■ **GOAL OF THE EXERCISE**
Search the records below for the word "plus" and show every line where it occurs.

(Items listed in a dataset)

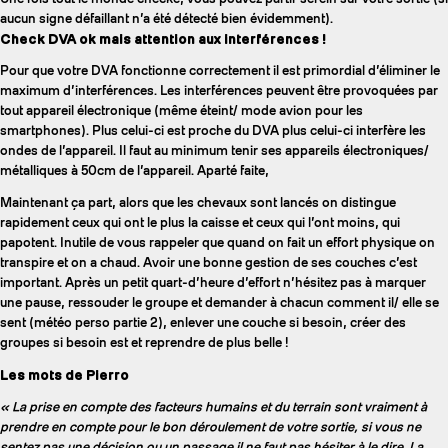
aucun signe défaillant n’a été détecté bien évidemment).
Check DVA ok mais attention aux interférences !
Pour que votre DVA fonctionne correctement il est primordial d’éliminer le
maximum d’interférences. Les interférences peuvent être provoquées par
tout appareil électronique (même éteint/ mode avion pour les
smartphones). Plus celui-ci est proche du DVA plus celui-ci interfère les
ondes de l’appareil. Il faut au minimum tenir ses appareils électroniques/
métalliques à 50cm de l’appareil. Aparté faite,
Maintenant ça part, alors que les chevaux sont lancés on distingue
rapidement ceux qui ont le plus la caisse et ceux qui l’ont moins, qui
papotent. Inutile de vous rappeler que quand on fait un effort physique on
transpire et on a chaud. Avoir une bonne gestion de ses couches c’est
important. Après un petit quart-d’heure d’effort n’hésitez pas à marquer
une pause, ressouder le groupe et demander à chacun comment il/ elle se
sent (météo perso partie 2), enlever une couche si besoin, créer des
groupes si besoin est et reprendre de plus belle !
Les mots de Pierro
« La prise en compte des facteurs humains et du terrain sont vraiment à
prendre en compte pour le bon déroulement de votre sortie, si vous ne
sentez pas une décision ou un passage il ne faut pas hésiter à le dire. La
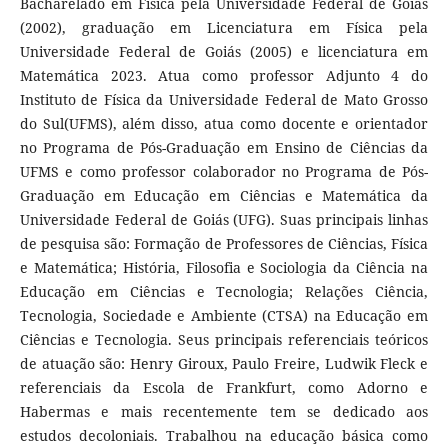
Bacharelado em Física pela Universidade Federal de Goiás
(2002), graduação em Licenciatura em Física pela
Universidade Federal de Goiás (2005) e licenciatura em
Matemática 2023. Atua como professor Adjunto 4 do
Instituto de Física da Universidade Federal de Mato Grosso
do Sul(UFMS), além disso, atua como docente e orientador
no Programa de Pós-Graduação em Ensino de Ciências da
UFMS e como professor colaborador no Programa de Pós-
Graduação em Educação em Ciências e Matemática da
Universidade Federal de Goiás (UFG). Suas principais linhas
de pesquisa são: Formação de Professores de Ciências, Física
e Matemática; História, Filosofia e Sociologia da Ciência na
Educação em Ciências e Tecnologia; Relações Ciência,
Tecnologia, Sociedade e Ambiente (CTSA) na Educação em
Ciências e Tecnologia. Seus principais referenciais teóricos
de atuação são: Henry Giroux, Paulo Freire, Ludwik Fleck e
referenciais da Escola de Frankfurt, como Adorno e
Habermas e mais recentemente tem se dedicado aos
estudos decoloniais. Trabalhou na educação básica como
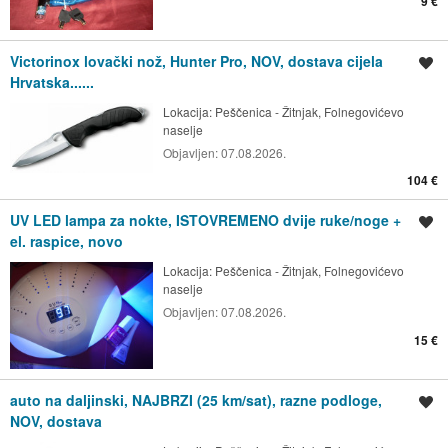
9 €
Victorinox lovački nož, Hunter Pro, NOV, dostava cijela
Spremi oglas
Hrvatska......
Lokacija:
Peščenica - Žitnjak, Folnegovićevo
naselje
Objavljen:
07.08.2026.
104 €
UV LED lampa za nokte, ISTOVREMENO dvije ruke/noge +
Spremi oglas
el. raspice, novo
Lokacija:
Peščenica - Žitnjak, Folnegovićevo
naselje
Objavljen:
07.08.2026.
15 €
auto na daljinski, NAJBRZI (25 km/sat), razne podloge,
Spremi oglas
NOV, dostava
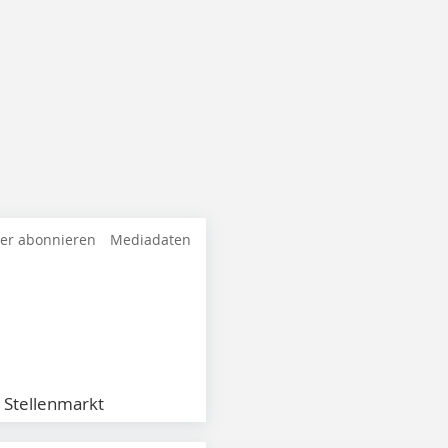
ter abonnieren
Mediadaten
Stellenmarkt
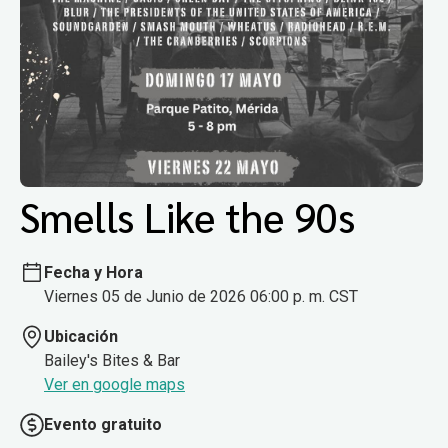
Smells Like the 90s
Fecha y Hora
Viernes 05 de Junio de 2026 06:00 p. m. CST
Ubicación
Bailey's Bites & Bar
Ver en google maps
Evento gratuito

■ **THE COMPLETED TASK**
smartphones). Plus celui-ci est proche du DVA plus celui-ci interfère les
rapidement ceux qui ont le plus la caisse et ceux qui l’ont moins, qui
groupes si besoin est et reprendre de plus belle !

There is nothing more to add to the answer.